Riley Greene called as Tigers offense continues to slide
DETROIT — Riley Greene already had a locker in the Tigers clubhouse on Friday night, two stands away from his good friend and fellow rookie Spencer Torkelson. His Detroit Stars jersey, which the Tigers will wear on Saturday, was hanging in the locker.
The symbolism was hard to miss as the Tigers suffered their sixth straight defeat, this one a 7-0 loss to Rangers at Comerica Park. Even though manager AJ Hinch tries to avoid any hint of Greene coming in to save the moribund Tigers offense, the locker was a symbol that help is on the way.
The Tigers have scored two runs in their last four games, tying their lowest four-game run since 1976. They’ve scored a run in their last 35 innings and haven’t had a hit since Monday against the White Sox . They were outscored by a 43-7 margin on their current slip and a 54-11 gap in eight games of their 10-game home stint throughout the season.
The struggles dropped Detroit 16 games below .500 for the first time since its 47-114 record at the end of the 2019 season. The team has now fallen below last season’s low point before the Tigers’ turnaround from 2021. It’s the first Hinch-managed team to drop 16 games below .500 since the 2010 Diamondbacks.
As Detroit digested Friday’s loss, after being limited to five hits by Jon Gray and two relievers, a sense of Groundhog Day was felt, even as Hinch tried to stay grounded.

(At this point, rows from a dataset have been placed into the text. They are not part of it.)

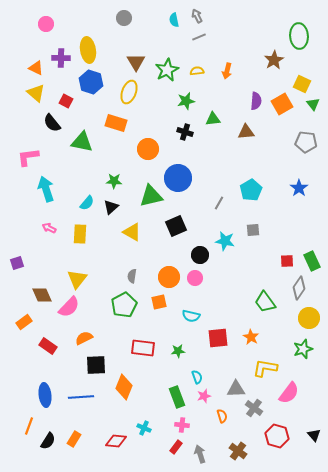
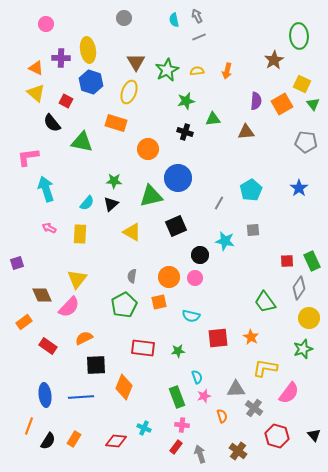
black triangle at (111, 207): moved 3 px up
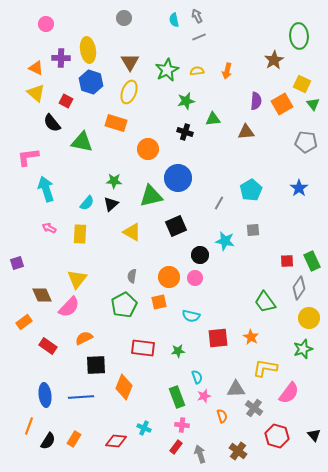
brown triangle at (136, 62): moved 6 px left
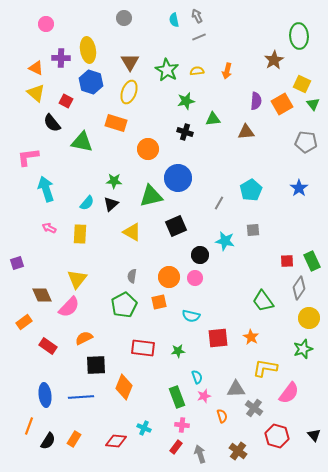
green star at (167, 70): rotated 15 degrees counterclockwise
green trapezoid at (265, 302): moved 2 px left, 1 px up
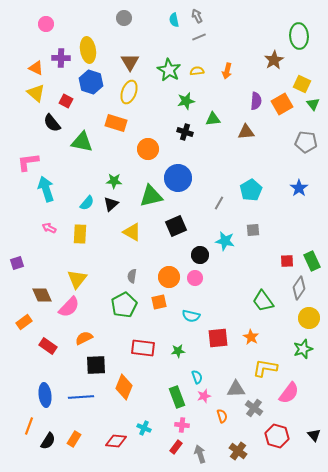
green star at (167, 70): moved 2 px right
pink L-shape at (28, 157): moved 5 px down
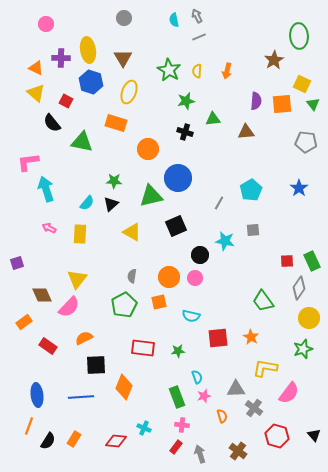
brown triangle at (130, 62): moved 7 px left, 4 px up
yellow semicircle at (197, 71): rotated 80 degrees counterclockwise
orange square at (282, 104): rotated 25 degrees clockwise
blue ellipse at (45, 395): moved 8 px left
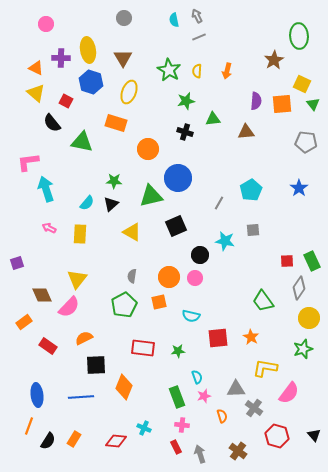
red rectangle at (176, 447): rotated 64 degrees counterclockwise
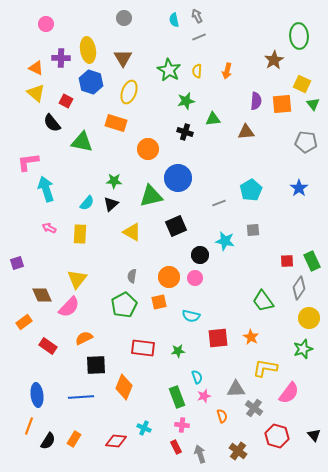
gray line at (219, 203): rotated 40 degrees clockwise
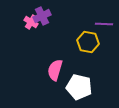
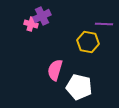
pink cross: moved 2 px down; rotated 16 degrees counterclockwise
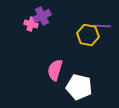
purple line: moved 2 px left, 2 px down
yellow hexagon: moved 7 px up
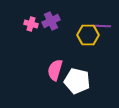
purple cross: moved 9 px right, 5 px down
yellow hexagon: rotated 10 degrees counterclockwise
white pentagon: moved 2 px left, 6 px up
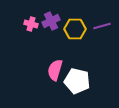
purple line: rotated 18 degrees counterclockwise
yellow hexagon: moved 13 px left, 6 px up
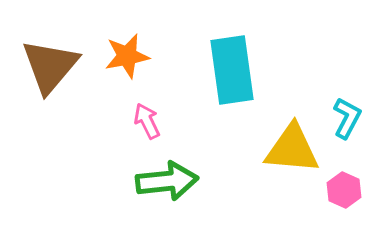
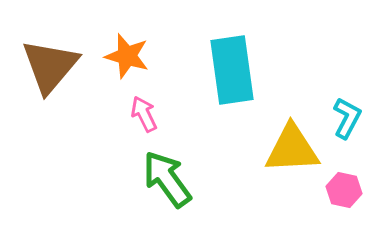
orange star: rotated 27 degrees clockwise
pink arrow: moved 3 px left, 7 px up
yellow triangle: rotated 8 degrees counterclockwise
green arrow: moved 2 px up; rotated 120 degrees counterclockwise
pink hexagon: rotated 12 degrees counterclockwise
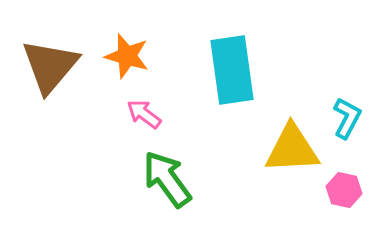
pink arrow: rotated 27 degrees counterclockwise
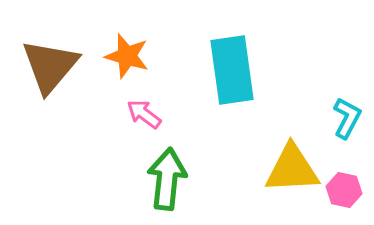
yellow triangle: moved 20 px down
green arrow: rotated 42 degrees clockwise
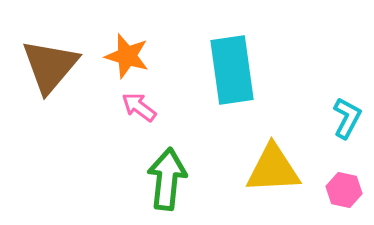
pink arrow: moved 5 px left, 7 px up
yellow triangle: moved 19 px left
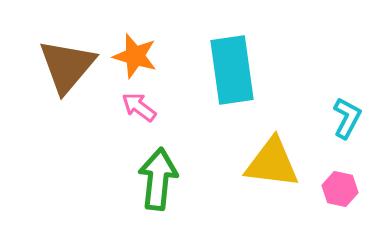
orange star: moved 8 px right
brown triangle: moved 17 px right
yellow triangle: moved 1 px left, 6 px up; rotated 10 degrees clockwise
green arrow: moved 9 px left
pink hexagon: moved 4 px left, 1 px up
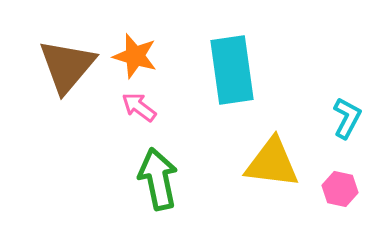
green arrow: rotated 18 degrees counterclockwise
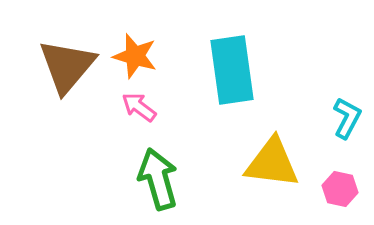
green arrow: rotated 4 degrees counterclockwise
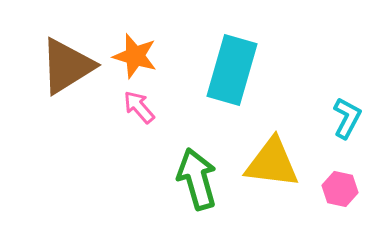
brown triangle: rotated 18 degrees clockwise
cyan rectangle: rotated 24 degrees clockwise
pink arrow: rotated 12 degrees clockwise
green arrow: moved 39 px right
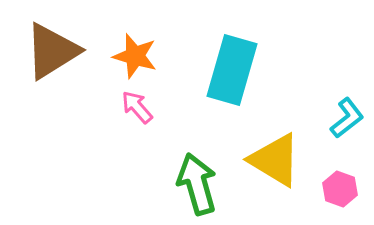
brown triangle: moved 15 px left, 15 px up
pink arrow: moved 2 px left
cyan L-shape: rotated 24 degrees clockwise
yellow triangle: moved 3 px right, 3 px up; rotated 24 degrees clockwise
green arrow: moved 5 px down
pink hexagon: rotated 8 degrees clockwise
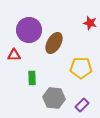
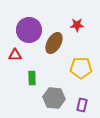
red star: moved 13 px left, 2 px down; rotated 16 degrees counterclockwise
red triangle: moved 1 px right
purple rectangle: rotated 32 degrees counterclockwise
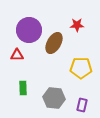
red triangle: moved 2 px right
green rectangle: moved 9 px left, 10 px down
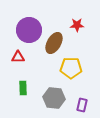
red triangle: moved 1 px right, 2 px down
yellow pentagon: moved 10 px left
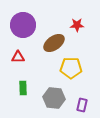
purple circle: moved 6 px left, 5 px up
brown ellipse: rotated 25 degrees clockwise
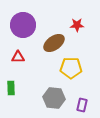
green rectangle: moved 12 px left
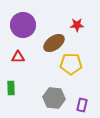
yellow pentagon: moved 4 px up
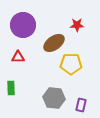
purple rectangle: moved 1 px left
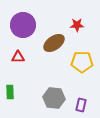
yellow pentagon: moved 11 px right, 2 px up
green rectangle: moved 1 px left, 4 px down
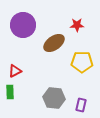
red triangle: moved 3 px left, 14 px down; rotated 24 degrees counterclockwise
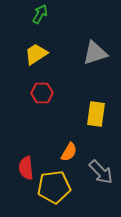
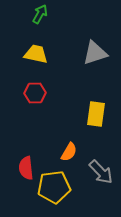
yellow trapezoid: rotated 45 degrees clockwise
red hexagon: moved 7 px left
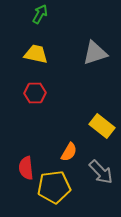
yellow rectangle: moved 6 px right, 12 px down; rotated 60 degrees counterclockwise
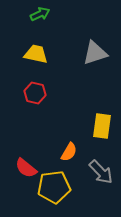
green arrow: rotated 36 degrees clockwise
red hexagon: rotated 15 degrees clockwise
yellow rectangle: rotated 60 degrees clockwise
red semicircle: rotated 45 degrees counterclockwise
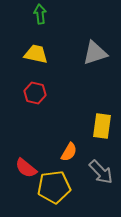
green arrow: rotated 72 degrees counterclockwise
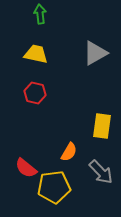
gray triangle: rotated 12 degrees counterclockwise
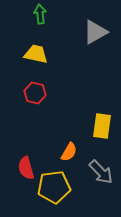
gray triangle: moved 21 px up
red semicircle: rotated 35 degrees clockwise
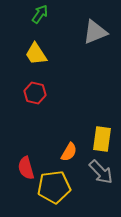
green arrow: rotated 42 degrees clockwise
gray triangle: rotated 8 degrees clockwise
yellow trapezoid: rotated 135 degrees counterclockwise
yellow rectangle: moved 13 px down
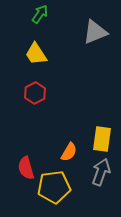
red hexagon: rotated 20 degrees clockwise
gray arrow: rotated 116 degrees counterclockwise
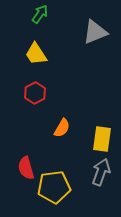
orange semicircle: moved 7 px left, 24 px up
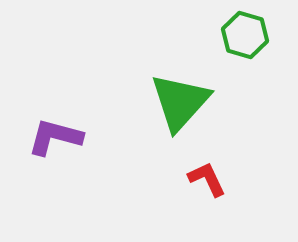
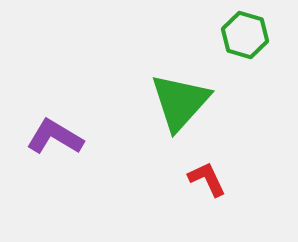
purple L-shape: rotated 16 degrees clockwise
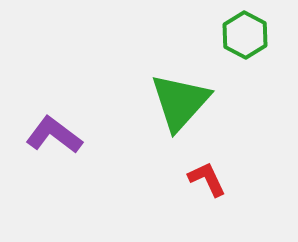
green hexagon: rotated 12 degrees clockwise
purple L-shape: moved 1 px left, 2 px up; rotated 6 degrees clockwise
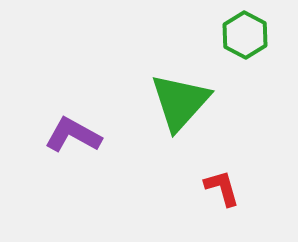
purple L-shape: moved 19 px right; rotated 8 degrees counterclockwise
red L-shape: moved 15 px right, 9 px down; rotated 9 degrees clockwise
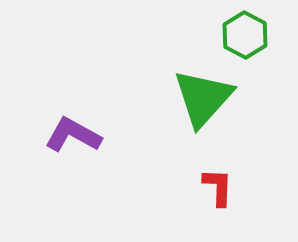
green triangle: moved 23 px right, 4 px up
red L-shape: moved 4 px left, 1 px up; rotated 18 degrees clockwise
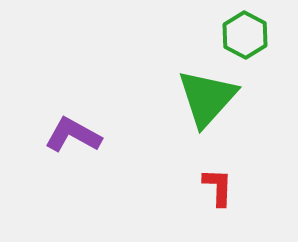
green triangle: moved 4 px right
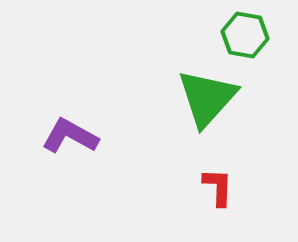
green hexagon: rotated 18 degrees counterclockwise
purple L-shape: moved 3 px left, 1 px down
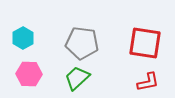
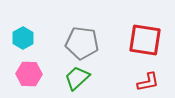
red square: moved 3 px up
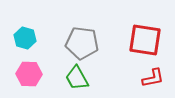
cyan hexagon: moved 2 px right; rotated 15 degrees counterclockwise
green trapezoid: rotated 76 degrees counterclockwise
red L-shape: moved 5 px right, 4 px up
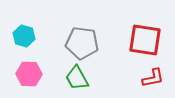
cyan hexagon: moved 1 px left, 2 px up
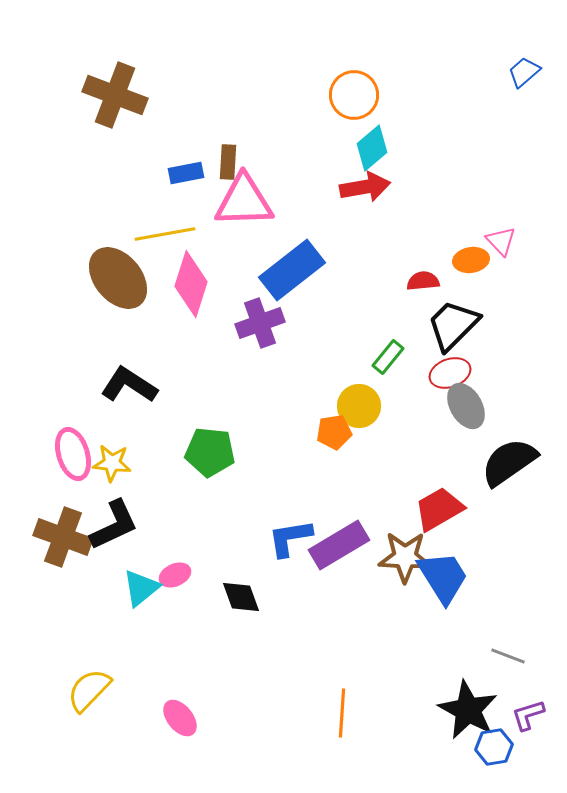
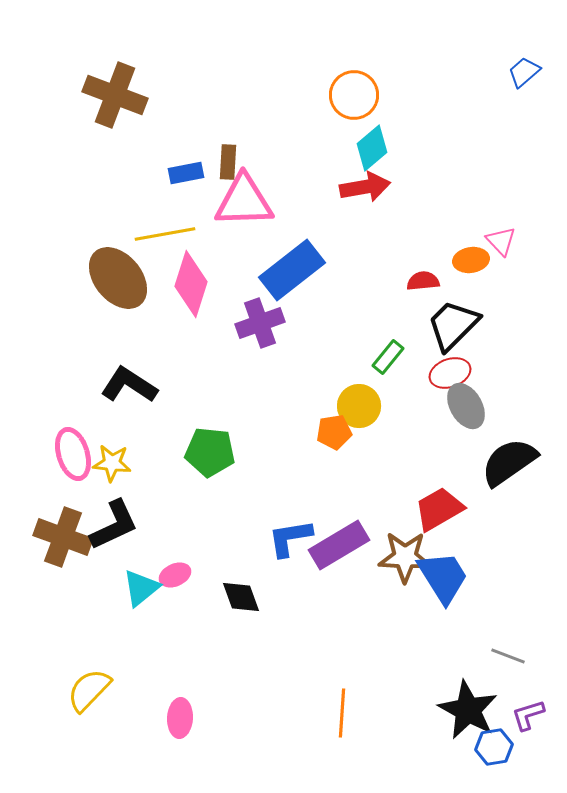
pink ellipse at (180, 718): rotated 42 degrees clockwise
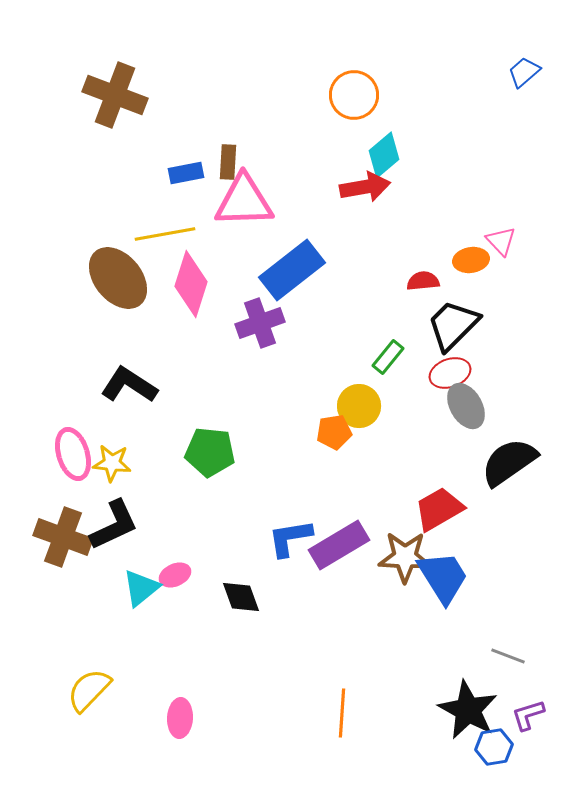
cyan diamond at (372, 148): moved 12 px right, 7 px down
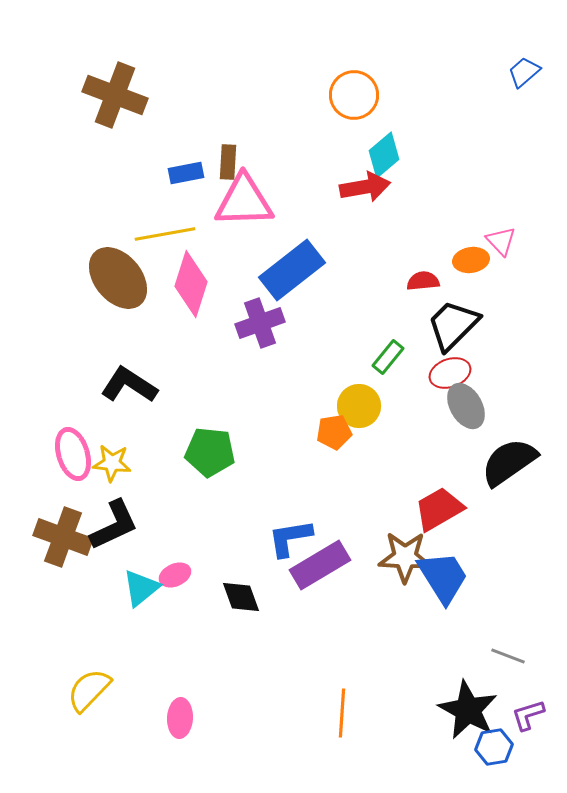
purple rectangle at (339, 545): moved 19 px left, 20 px down
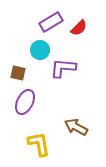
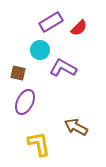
purple L-shape: rotated 24 degrees clockwise
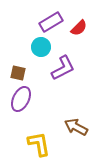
cyan circle: moved 1 px right, 3 px up
purple L-shape: rotated 124 degrees clockwise
purple ellipse: moved 4 px left, 3 px up
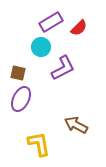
brown arrow: moved 2 px up
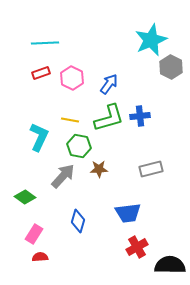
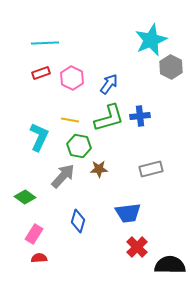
red cross: rotated 15 degrees counterclockwise
red semicircle: moved 1 px left, 1 px down
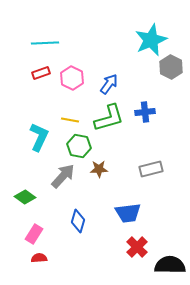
blue cross: moved 5 px right, 4 px up
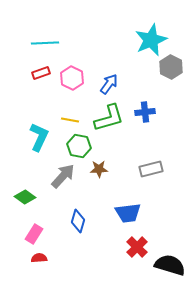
black semicircle: rotated 16 degrees clockwise
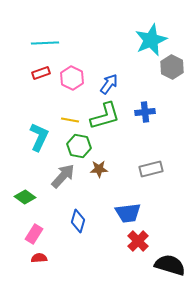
gray hexagon: moved 1 px right
green L-shape: moved 4 px left, 2 px up
red cross: moved 1 px right, 6 px up
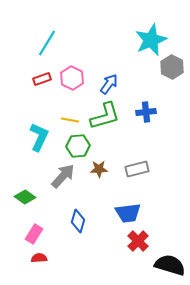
cyan line: moved 2 px right; rotated 56 degrees counterclockwise
red rectangle: moved 1 px right, 6 px down
blue cross: moved 1 px right
green hexagon: moved 1 px left; rotated 15 degrees counterclockwise
gray rectangle: moved 14 px left
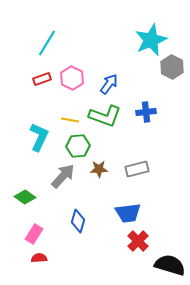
green L-shape: rotated 36 degrees clockwise
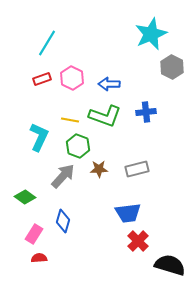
cyan star: moved 6 px up
blue arrow: rotated 125 degrees counterclockwise
green hexagon: rotated 25 degrees clockwise
blue diamond: moved 15 px left
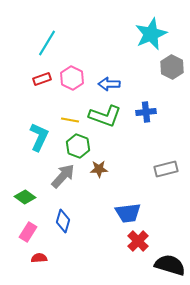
gray rectangle: moved 29 px right
pink rectangle: moved 6 px left, 2 px up
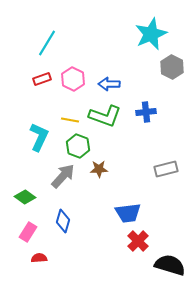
pink hexagon: moved 1 px right, 1 px down
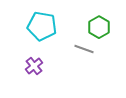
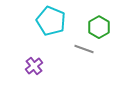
cyan pentagon: moved 9 px right, 5 px up; rotated 12 degrees clockwise
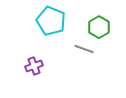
purple cross: rotated 18 degrees clockwise
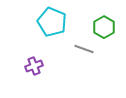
cyan pentagon: moved 1 px right, 1 px down
green hexagon: moved 5 px right
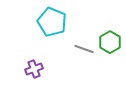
green hexagon: moved 6 px right, 15 px down
purple cross: moved 3 px down
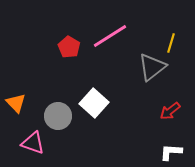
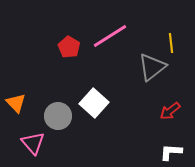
yellow line: rotated 24 degrees counterclockwise
pink triangle: rotated 30 degrees clockwise
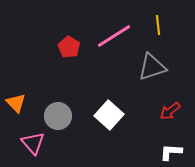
pink line: moved 4 px right
yellow line: moved 13 px left, 18 px up
gray triangle: rotated 20 degrees clockwise
white square: moved 15 px right, 12 px down
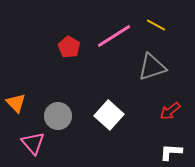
yellow line: moved 2 px left; rotated 54 degrees counterclockwise
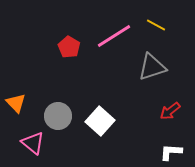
white square: moved 9 px left, 6 px down
pink triangle: rotated 10 degrees counterclockwise
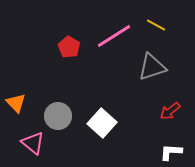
white square: moved 2 px right, 2 px down
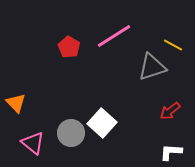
yellow line: moved 17 px right, 20 px down
gray circle: moved 13 px right, 17 px down
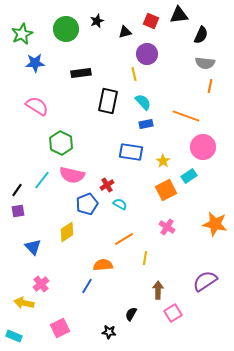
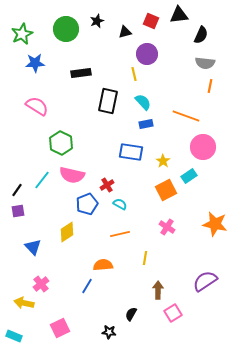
orange line at (124, 239): moved 4 px left, 5 px up; rotated 18 degrees clockwise
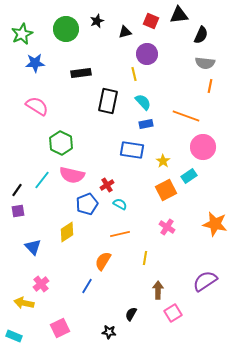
blue rectangle at (131, 152): moved 1 px right, 2 px up
orange semicircle at (103, 265): moved 4 px up; rotated 54 degrees counterclockwise
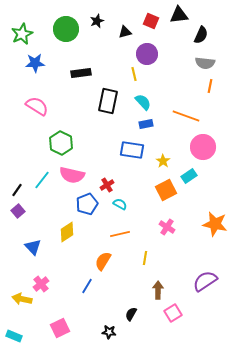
purple square at (18, 211): rotated 32 degrees counterclockwise
yellow arrow at (24, 303): moved 2 px left, 4 px up
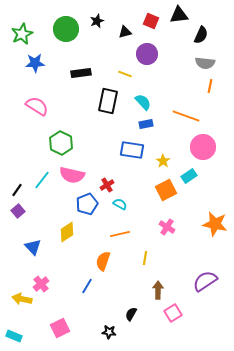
yellow line at (134, 74): moved 9 px left; rotated 56 degrees counterclockwise
orange semicircle at (103, 261): rotated 12 degrees counterclockwise
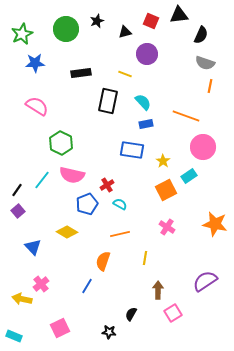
gray semicircle at (205, 63): rotated 12 degrees clockwise
yellow diamond at (67, 232): rotated 65 degrees clockwise
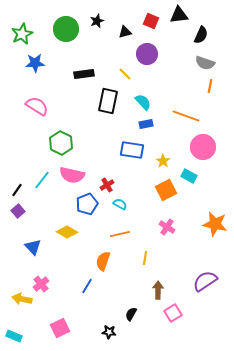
black rectangle at (81, 73): moved 3 px right, 1 px down
yellow line at (125, 74): rotated 24 degrees clockwise
cyan rectangle at (189, 176): rotated 63 degrees clockwise
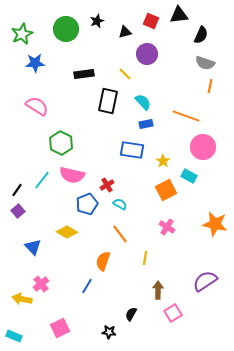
orange line at (120, 234): rotated 66 degrees clockwise
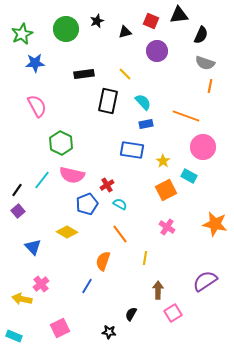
purple circle at (147, 54): moved 10 px right, 3 px up
pink semicircle at (37, 106): rotated 30 degrees clockwise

“I don’t know if I have [seen anything like this] before, but that’s our reality,” Hinch said. “I try to stay really present with what we’re up against and try to stay as positive as possible, but that [stinks]. I mean, there’s no way for me to have to answer the same questions every night and give credit to the same pitchers every night.
“We are all fed up, but we will wake up with the same challenge. We have to keep trying to do better. I don’t have a better answer. Usually I do, but I don’t. You can’t be this bad for this long. It’s obvious.”
The only difference when the Tigers arrive at the stadium on Saturday is that Greene will be in the line-up, which they expected on opening day before a broken right foot put his Major League debut on hold. . Even though Hinch doesn’t want to use him as a spark, Torkelson thinks he can.
“He is well prepared. He is ready to be here. I think he just might be the spark this team needs right now,” Torkelson said. “He can change a ball game. We’re not playing the best ball at the moment, obviously. Just to mix things up, having a new face in the lineup can change a game on both sides of the ball.
Torkelson is an example of the big jump hitters faced when meeting the Major League pitcher for the first time in a regular season setting, and why expectations need to be tempered. He, too, was a top prospect this year, but faced a steep learning curve against pitchers who can throw almost any pitch for a hit in any count.
“I think everyone has a lot of challenges when called up for the first time, and we see that firsthand from some really exceptional players,” Hinch said. “Like, I wish we could fast forward two, three, four years and look back at these guys and laugh at how much they struggled – not just our guys, but across the league. The ability of these young kids to adapting to this level will come with time, not everyone is a perfect performer right from the start.
One of Greene’s last tests in Toledo, by the way, was another foul ball to his right leg that caused him to hobble. This one hit his shin late in the inning on Thursday night at Worcester, causing Tigers officials to panic briefly. When Hinch called Mud Hens coach Adam Melhuse to see how Greene was moving, Melhuse said Greene replied that the only way he would hit his shin again would be with a bad swing.
This approach was music to Hinch’s ears.
“I think he’ll be fine,” Hinch said. “I come [hope he knows] the weight of the world is not on his shoulders. The success of our attack does not rest solely on him. We have a lot of guys who need to take over. Riley can help us immediately, but if we expect him to be the only reason for an offensive turnover, it’s completely unfair to Riley.